Popul. Med. 2023;5(Supplement):A1496
 
ABSTRACT
Background and Objective:
Polygenic scores (PGS) for coronary artery disease (CAD) measure an individual’s genetic liability for CAD. Multiple PGSs for CAD have been published and whilst they are generally considered predictive in individuals of European ancestry, performance is attenuated in non-European ancestry groups (AG). Here we collate publicly available CAD PGS and benchmark their performance across several AGs to evaluate their utility for personalized prevention.

Methods:
We queried the “PGS Catalog” to extract standardized odds/hazard ratios (OR/HR) for published CAD PGSs across multiple AGs (European, African, Hispanic, South-Asian, East-Asian, Greater-Middle-Eastern). We restricted our analysis to PGSs specifically developed for prevalent and/or incident CAD and analyzed AG-specific PGS performance to identify the five best-performing PGSs in each AG to include in a comparative analysis.

Results:
In general, PGS applied to the European AG had the highest OR/HRs per standard deviation of the PGS (min: 1.74[1.61-1.89]; max: 1.89[1.75-2.03]), while the African AG had the lowest performances overall (min: 1.05[0.94-1.17]; max: 1.40[1.30-1.52]).
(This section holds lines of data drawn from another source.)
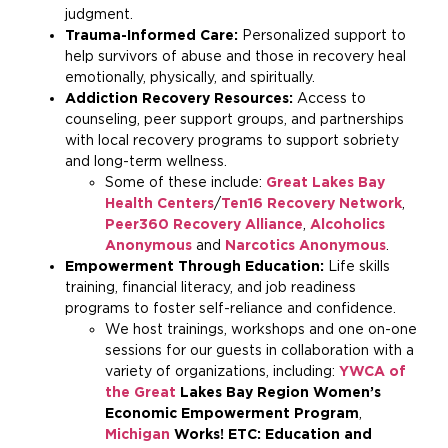
judgment.
Trauma-Informed Care:
Personalized support to
help survivors of abuse and those in recovery heal
emotionally, physically, and spiritually.
Addiction Recovery Resources:
Access to
counseling, peer support groups, and partnerships
with local recovery programs to support sobriety
and long-term wellness.
Some of these include:
Great Lakes Bay
Health Centers
/
Ten16 Recovery Network
,
Peer360 Recovery Alliance
,
Alcoholics
Anonymous
and
Narcotics Anonymous
.
Empowerment Through Education:
Life skills
training, financial literacy, and job readiness
programs to foster self-reliance and confidence.
We host trainings, workshops and one on-one
sessions for our guests in collaboration with a
variety of organizations, including:
YWCA of
the Great
Lakes Bay Region Women’s
Economic Empowerment Program
,
Michigan
Works! ETC: Education and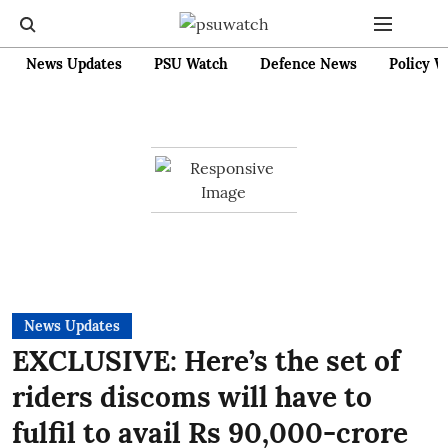
News Updates
PSU Watch
Defence News
Policy W
News Updates
EXCLUSIVE: Here’s the set of
riders discoms will have to
fulfil to avail Rs 90,000-crore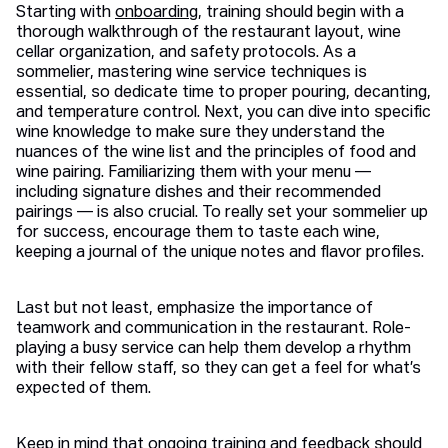
Starting with
onboarding
, training should begin with a
thorough walkthrough of the restaurant layout, wine
cellar organization, and safety protocols. As a
sommelier, mastering wine service techniques is
essential, so dedicate time to proper pouring, decanting,
and temperature control. Next, you can dive into specific
wine knowledge to make sure they understand the
nuances of the wine list and the principles of food and
wine pairing. Familiarizing them with your menu —
including signature dishes and their recommended
pairings — is also crucial. To really set your sommelier up
for success, encourage them to taste each wine,
keeping a journal of the unique notes and flavor profiles.
Last but not least, emphasize the importance of
teamwork and communication in the restaurant. Role-
playing a busy service can help them develop a rhythm
with their fellow staff, so they can get a feel for what’s
expected of them.
Keep in mind that ongoing training and feedback should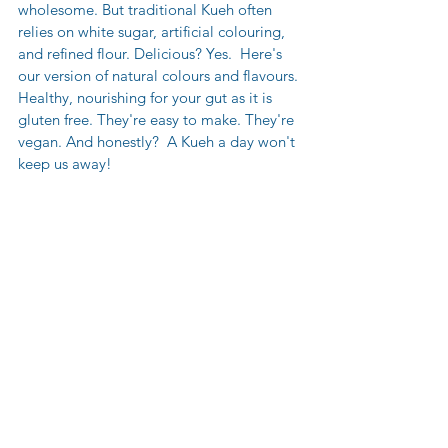
wholesome. But traditional Kueh often 
relies on white sugar, artificial colouring, 
and refined flour. Delicious? Yes.  Here's 
our version of natural colours and flavours. 
Healthy, nourishing for your gut as it is 
gluten free. They're easy to make. They're 
vegan. And honestly?  A Kueh a day won't 
keep us away!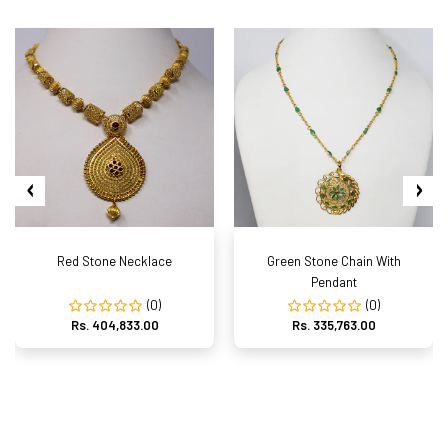
Red Stone Necklace
Green Stone Chain With
Pendant
(0)
(0)
Rs. 404,833.00
Rs. 335,763.00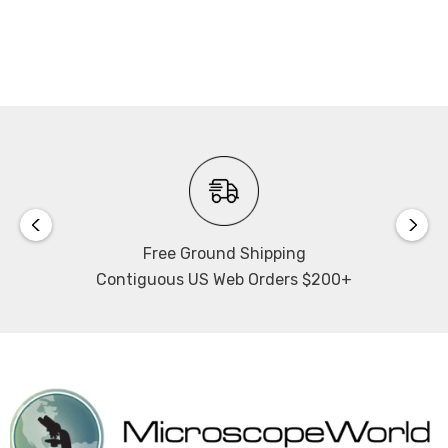
Free Ground Shipping
Contiguous US Web Orders $200+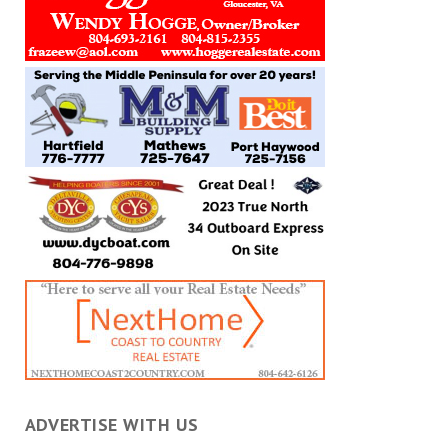
ADVERTISE WITH US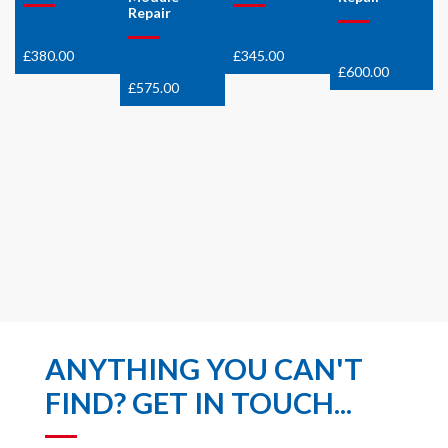
Repair
£
380.00
£
345.00
£
600.00
£
575.00
ANYTHING YOU CAN'T
FIND? GET IN TOUCH...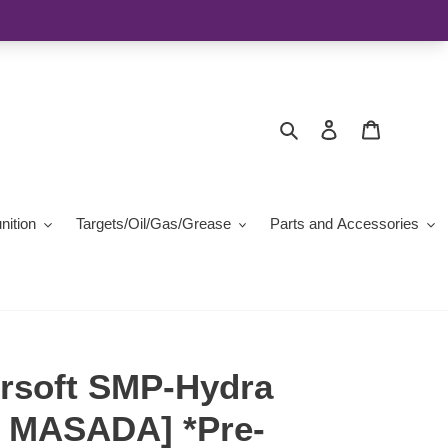
Search
Log in
Cart
ition
Targets/Oil/Gas/Grease
Parts and Accessories
irsoft SMP-Hydra
 MASADA] *Pre-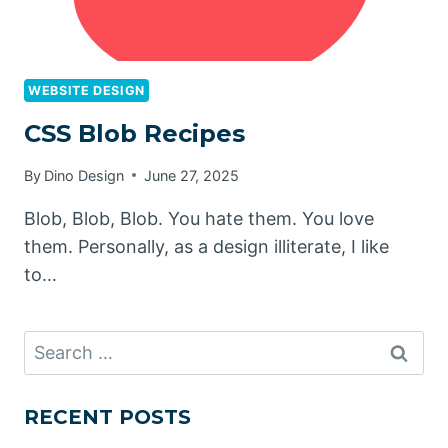
WEBSITE DESIGN
CSS Blob Recipes
By
Dino Design
June 27, 2025
Blob, Blob, Blob. You hate them. You love
them. Personally, as a design illiterate, I like
to…
Search
for:
RECENT POSTS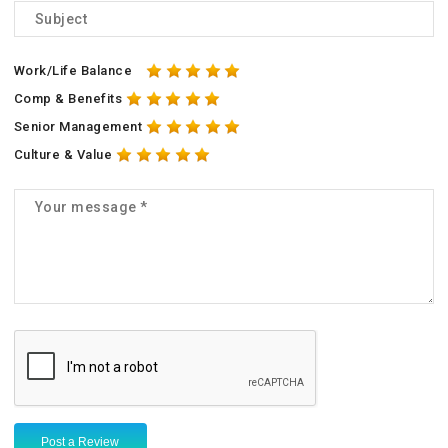
Work/Life Balance
Comp & Benefits
Senior Management
Culture & Value
Post a Review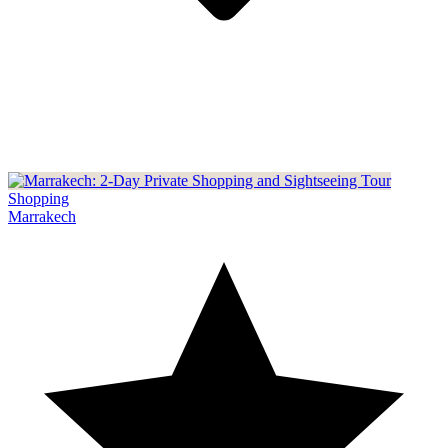
Shopping
Marrakech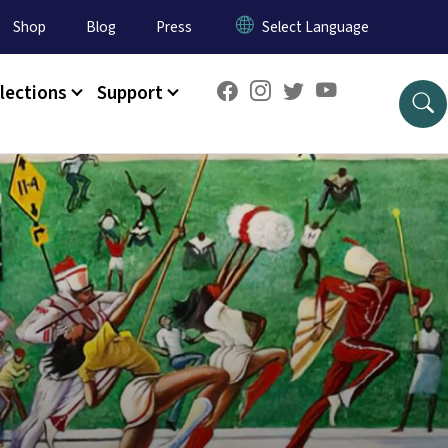
Shop
Blog
Press
lections
Support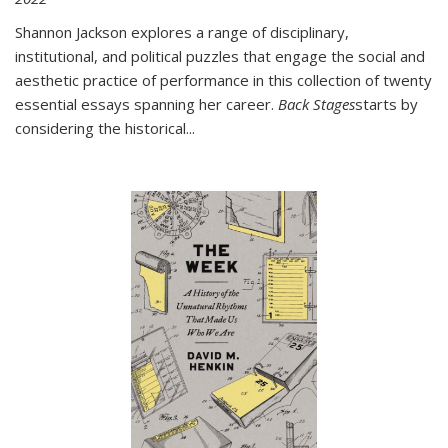
Shannon Jackson explores a range of disciplinary,
institutional, and political puzzles that engage the social and
aesthetic practice of performance in this collection of twenty
essential essays spanning her career.
Back Stages
starts by
considering the historical
...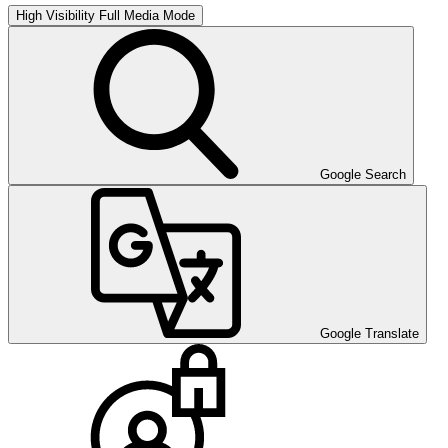
High Visibility
Full Media Mode
Google Search
Google Translate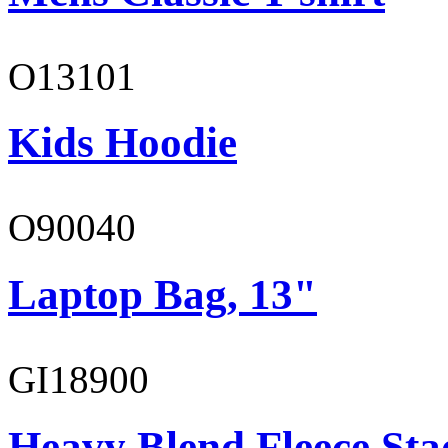
O13101
Kids Hoodie
O90040
Laptop Bag, 13"
GI18900
Heavy Blend Fleece St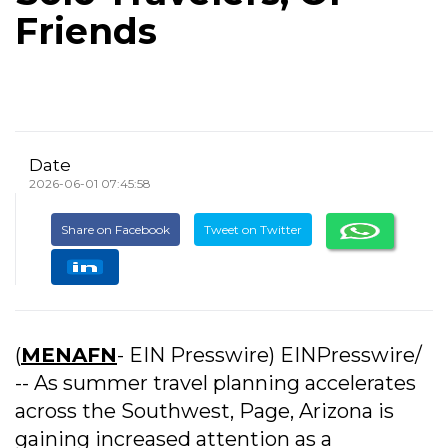
Friends
Date
2026-06-01 07:45:58
Share on Facebook
Tweet on Twitter
(
MENAFN
- EIN Presswire) EINPresswire/
-- As summer travel planning accelerates
across the Southwest, Page, Arizona is
gaining increased attention as a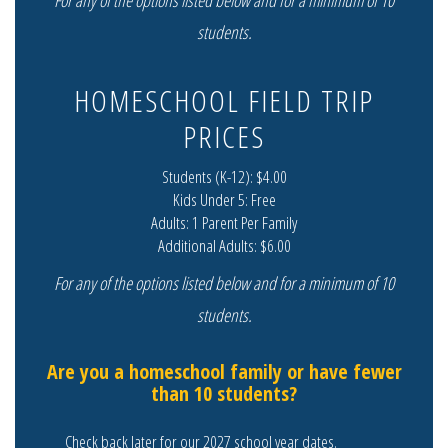
For any of the options listed below and for a minimum of 10
students.
HOMESCHOOL FIELD TRIP
PRICES
Students (K-12): $4.00
Kids Under 5: Free
Adults: 1 Parent Per Family
Additional Adults: $6.00
For any of the options listed below and for a minimum of 10
students.
Are you a homeschool family or have fewer
than 10 students?
Check back later for our 2027 school year dates.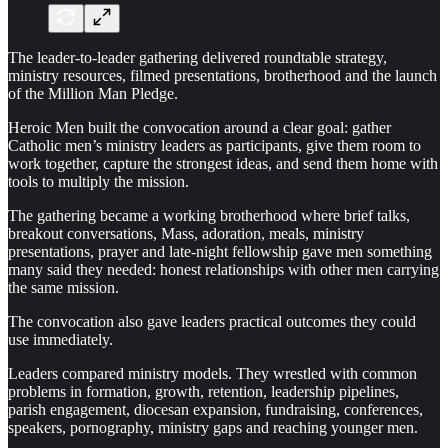
The leader-to-leader gathering delivered roundtable strategy,
ministry resources, filmed presentations, brotherhood and the launch
of the Million Man Pledge.
Heroic Men built the convocation around a clear goal: gather
Catholic men’s ministry leaders as participants, give them room to
work together, capture the strongest ideas, and send them home with
tools to multiply the mission.
The gathering became a working brotherhood where brief talks,
breakout conversations, Mass, adoration, meals, ministry
presentations, prayer and late-night fellowship gave men something
many said they needed: honest relationships with other men carrying
the same mission.
The convocation also gave leaders practical outcomes they could
use immediately.
Leaders compared ministry models. They wrestled with common
problems in formation, growth, retention, leadership pipelines,
parish engagement, diocesan expansion, fundraising, conferences,
speakers, pornography, ministry gaps and reaching younger men.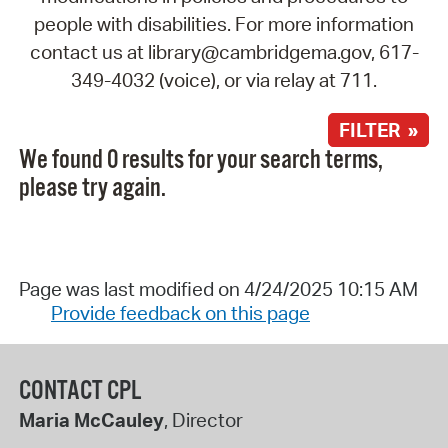
people with disabilities. For more information
contact us at library@cambridgema.gov, 617-
349-4032 (voice), or via relay at 711.
FILTER »
We found 0 results for your search terms,
please try again.
Page was last modified on 4/24/2025 10:15 AM
Provide feedback on this page
CONTACT CPL
Maria McCauley
, Director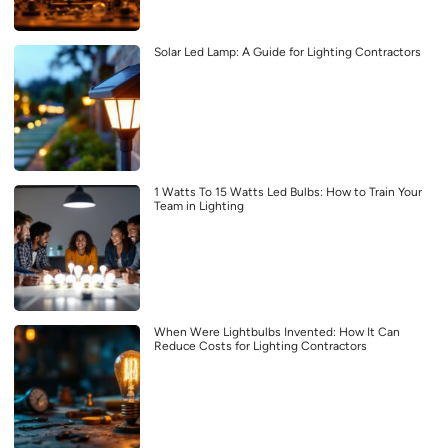
Solar Led Lamp: A Guide for Lighting Contractors
1 Watts To 15 Watts Led Bulbs: How to Train Your
Team in Lighting
When Were Lightbulbs Invented: How It Can
Reduce Costs for Lighting Contractors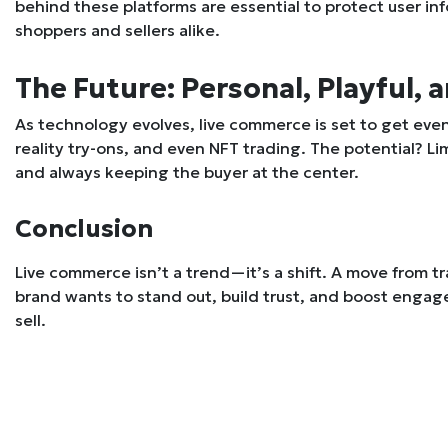
behind these platforms are essential to protect user in
shoppers and sellers alike.
The Future: Personal, Playful, a
As technology evolves, live commerce is set to get ev
reality try-ons, and even NFT trading. The potential? Lim
and always keeping the buyer at the center.
Conclusion
Live commerce isn’t a trend—it’s a shift. A move from t
brand wants to stand out, build trust, and boost engage
sell.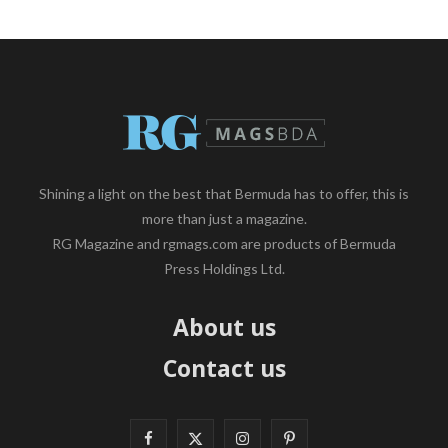
Shining a light on the best that Bermuda has to offer, this is
more than just a magazine.
RG Magazine and rgmags.com are products of Bermuda
Press Holdings Ltd.
About us
Contact us
F
X
I
P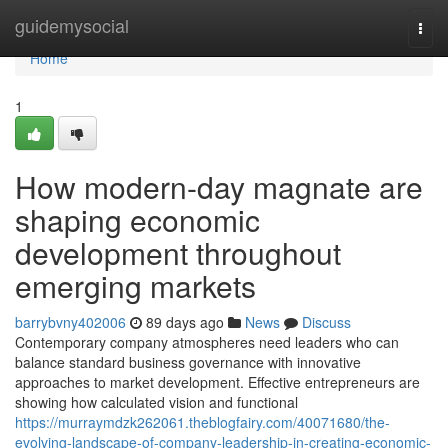
Home
guidemysocial
Togg
navi
Home
1
How modern-day magnate are
shaping economic
development throughout
emerging markets
barrybvny402006
89 days ago
News
Discuss
Contemporary company atmospheres need leaders who can
balance standard business governance with innovative
approaches to market development. Effective entrepreneurs are
showing how calculated vision and functional
https://murraymdzk262061.theblogfairy.com/40071680/the-
evolving-landscape-of-company-leadership-in-creating-economic-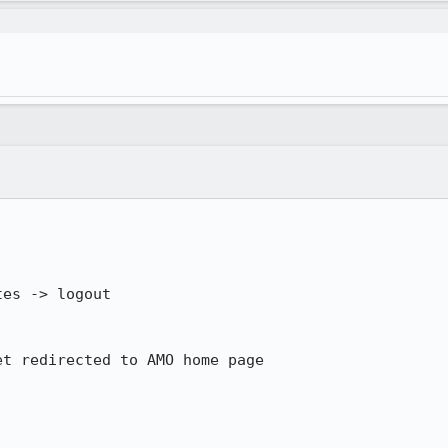
es -> logout

t redirected to AMO home page

.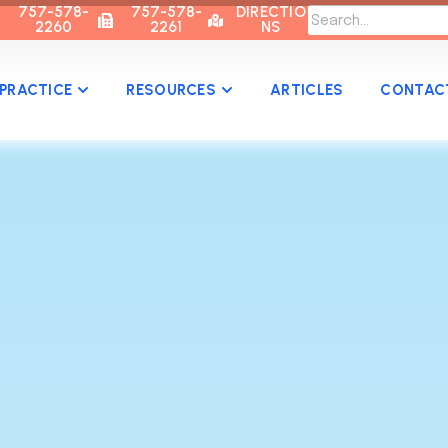
757-578-
757-578-
DIRECTIO
2260
2261
NS
PRACTICE
RESOURCES
ARTICLES
CONTAC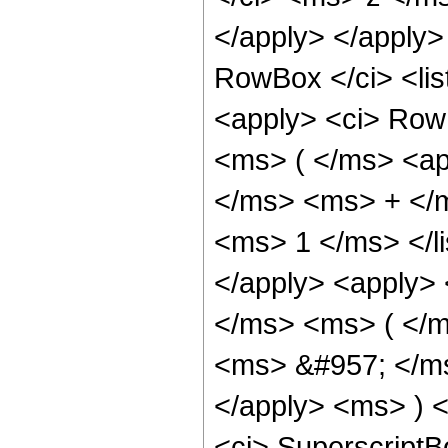
</apply> </apply
RowBox </ci> <lis
<apply> <ci> Row
<ms> ( </ms> <ap
</ms> <ms> + </
<ms> 1 </ms> </li
</apply> <apply> 
</ms> <ms> ( </m
<ms> &#957; </ms
</apply> <ms> ) <
<ci> SuperscriptB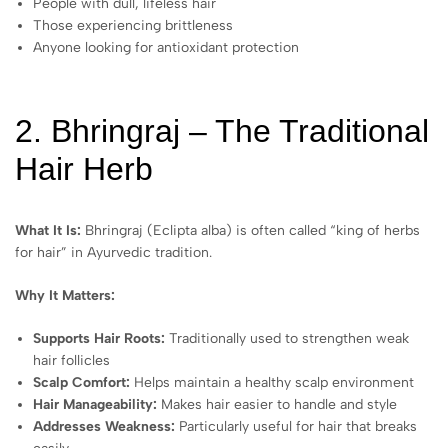
People with dull, lifeless hair
Those experiencing brittleness
Anyone looking for antioxidant protection
2. Bhringraj – The Traditional
Hair Herb
What It Is:
Bhringraj (Eclipta alba) is often called “king of herbs
for hair” in Ayurvedic tradition.
Why It Matters:
Supports Hair Roots:
Traditionally used to strengthen weak
hair follicles
Scalp Comfort:
Helps maintain a healthy scalp environment
Hair Manageability:
Makes hair easier to handle and style
Addresses Weakness:
Particularly useful for hair that breaks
PGSs applied to Hispanic, East-Asian and Greater-Middle-Eastern AGs exhibited highly heterogeneous performance overall, although their absolute best performance was comparable to those in Europeans with OR/HRs of 1.93[1.67-2.22], 1.84[1.74-1.94] and 1.81[1.66-1.98] respectively. PGS000018 demonstrated the best performance in both Africans (1.40[1.03-1.52]) and Hispanics (1.93[1.67-2.22]), while PGS000013 was the best performing PGS in Europeans (1.89[1.75-2.03]) and ranked second in Hispanics (1.52[1.43-1.62]), East-Asians (1.66[1.47-1.86]) and South-Asians (1.58[1.42-1.76]). Furthermore, PGS000337 was best in East-Asian (1.84[1.74-1.94]) and Greater-Middle-Eastern AGs (1.81[1.66-1.98]), while PGS000296 performed best in South-Asians (1.66[1.53-1.81]).

Conclusion:
There is currently no gold-standard CAD PGS that can be applied with equal predictive performance across all AGs. However, performance of CAD PGS in different AGs can be optimized by applying different ancestry-specific CAD PGSs to achieve the best possible predictive performance in every individual, an essential prerequisite towards implementing PGSs in CAD personalized prevention protocols.